Extracted material START
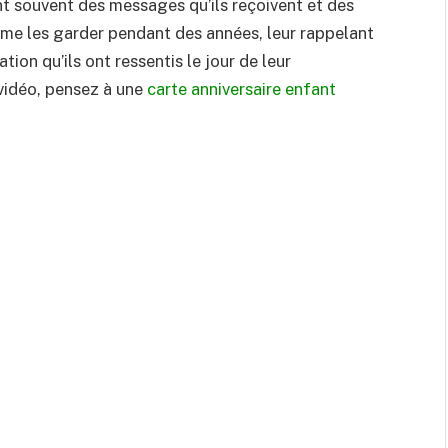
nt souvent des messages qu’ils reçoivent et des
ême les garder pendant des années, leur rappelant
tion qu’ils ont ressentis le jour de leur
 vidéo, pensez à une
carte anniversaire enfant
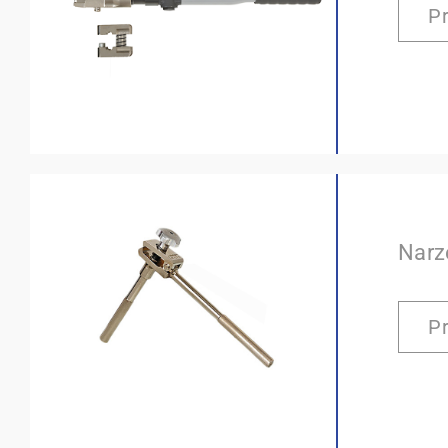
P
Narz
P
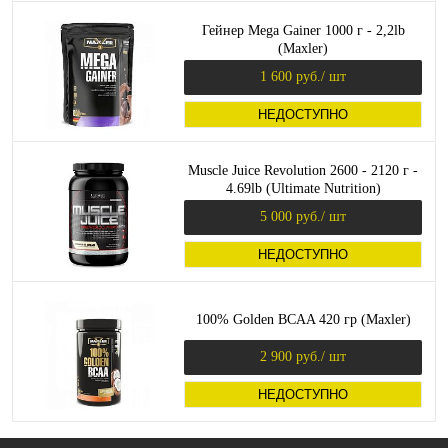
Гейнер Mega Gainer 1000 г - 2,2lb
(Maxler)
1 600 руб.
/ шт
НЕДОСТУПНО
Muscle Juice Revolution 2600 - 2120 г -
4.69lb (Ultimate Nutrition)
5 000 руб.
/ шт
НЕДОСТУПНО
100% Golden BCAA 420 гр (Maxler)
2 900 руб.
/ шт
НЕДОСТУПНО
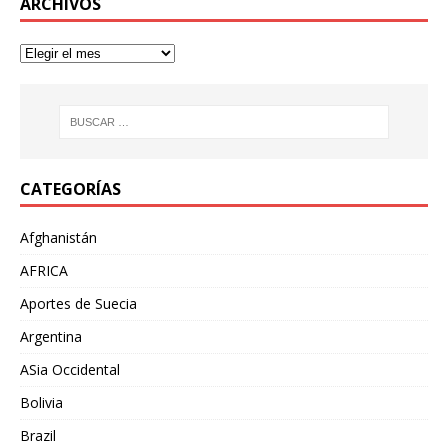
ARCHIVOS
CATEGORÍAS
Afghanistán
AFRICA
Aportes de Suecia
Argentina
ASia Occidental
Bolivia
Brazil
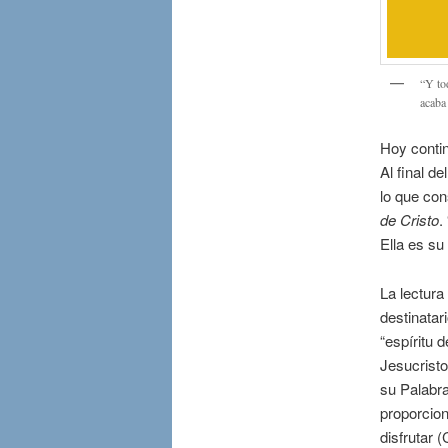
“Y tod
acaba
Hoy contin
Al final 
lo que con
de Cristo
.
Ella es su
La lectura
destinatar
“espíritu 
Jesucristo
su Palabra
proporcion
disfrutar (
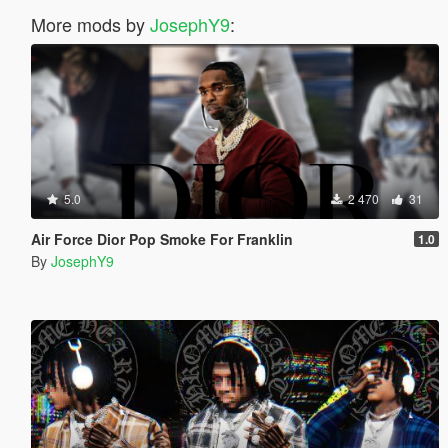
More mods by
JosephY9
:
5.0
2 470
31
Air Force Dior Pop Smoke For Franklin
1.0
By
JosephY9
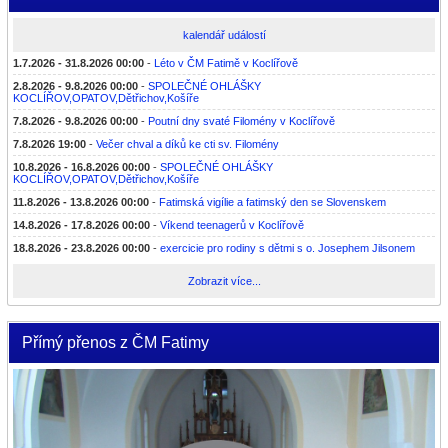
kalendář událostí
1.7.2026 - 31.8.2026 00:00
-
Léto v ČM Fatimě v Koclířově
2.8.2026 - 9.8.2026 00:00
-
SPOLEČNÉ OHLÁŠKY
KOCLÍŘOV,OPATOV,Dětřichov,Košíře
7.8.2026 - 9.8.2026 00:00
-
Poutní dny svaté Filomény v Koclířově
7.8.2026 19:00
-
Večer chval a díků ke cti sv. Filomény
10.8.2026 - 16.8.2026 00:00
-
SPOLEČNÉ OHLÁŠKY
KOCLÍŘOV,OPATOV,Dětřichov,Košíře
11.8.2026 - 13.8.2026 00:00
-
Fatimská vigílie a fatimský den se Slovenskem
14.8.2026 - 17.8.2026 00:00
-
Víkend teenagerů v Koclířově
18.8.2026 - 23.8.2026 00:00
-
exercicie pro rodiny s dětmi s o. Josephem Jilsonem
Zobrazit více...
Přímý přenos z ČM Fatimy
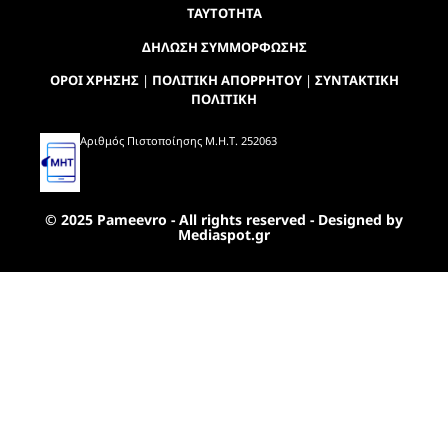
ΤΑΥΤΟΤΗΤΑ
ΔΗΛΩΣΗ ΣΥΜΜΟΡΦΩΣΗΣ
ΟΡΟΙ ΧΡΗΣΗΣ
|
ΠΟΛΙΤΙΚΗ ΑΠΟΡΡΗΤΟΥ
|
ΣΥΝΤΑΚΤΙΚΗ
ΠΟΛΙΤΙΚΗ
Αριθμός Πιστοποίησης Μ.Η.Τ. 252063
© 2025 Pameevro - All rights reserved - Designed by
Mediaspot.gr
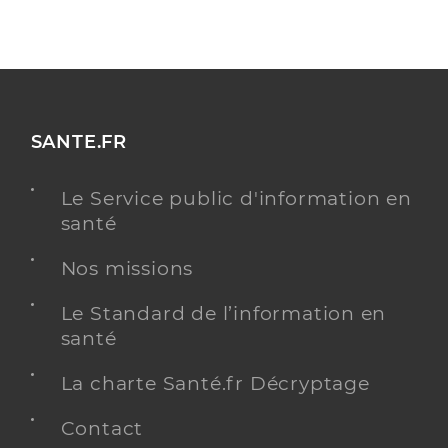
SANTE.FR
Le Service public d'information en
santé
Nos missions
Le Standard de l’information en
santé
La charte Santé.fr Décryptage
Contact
Extracted material END
What is required
Within the data above, pick out all lines holding the word "Filomény".

Task solution
Poutní dny svaté Filomény v Koclířově
Večer chval a díků ke cti sv. Filomény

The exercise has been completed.